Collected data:
----

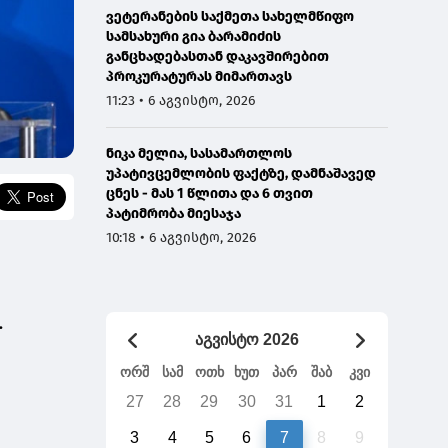
ვეტერანების საქმეთა სახელმწიფო
სამსახური გია ბარამიძის
განცხადებასთან დაკავშირებით
პროკურატურას მიმართავს
11:23 • 6 აგვისტო, 2026
ნიკა მელია, სასამართლოს
უპატივცემლობის ფაქტზე, დამნაშავედ
ცნეს - მას 1 წლითა და 6 თვით
პატიმრობა მიესაჯა
10:18 • 6 აგვისტო, 2026
.
აგვისტო 2026
ორშ
სამ
ოთხ
ხუთ
პარ
შაბ
კვი
27
28
29
30
31
1
2
3
4
5
6
7
8
9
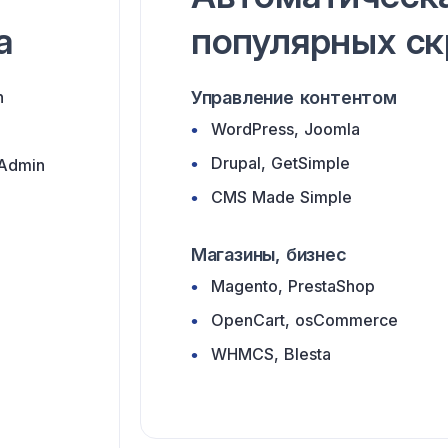
а
популярных ск
n
Управление контентом
WordPress, Joomla
Drupal, GetSimple
yAdmin
CMS Made Simple
Магазины, бизнес
Magento, PrestaShop
OpenCart, osCommerce
WHMCS, Blesta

----

**Action item:** Restate the records word for word and drop the images.

**Answer to the exercise:**
ვეტერანების საქმეთა სახელმწიფო
სამსახური გია ბარამიძის
განცხადებასთან დაკავშირებით
პროკურატურას მიმართავს
11:23 • 6 აგვისტო, 2026
ნიკა მელია, სასამართლოს
უპატივცემლობის ფაქტზე, დამნაშავედ
ცნეს - მას 1 წლითა და 6 თვით
პატიმრობა მიესაჯა
10:18 • 6 აგვისტო, 2026
.
აგვისტო 2026
ორშ
სამ
ოთხ
ხუთ
პარ
შაბ
კვი
27
28
29
30
31
1
2
3
4
5
6
7
8
9
а
популярных ск
n
Управление контентом
WordPress, Joomla
Drupal, GetSimple
yAdmin
CMS Made Simple
Магазины, бизнес
Magento, PrestaShop
OpenCart, osCommerce
WHMCS, Blesta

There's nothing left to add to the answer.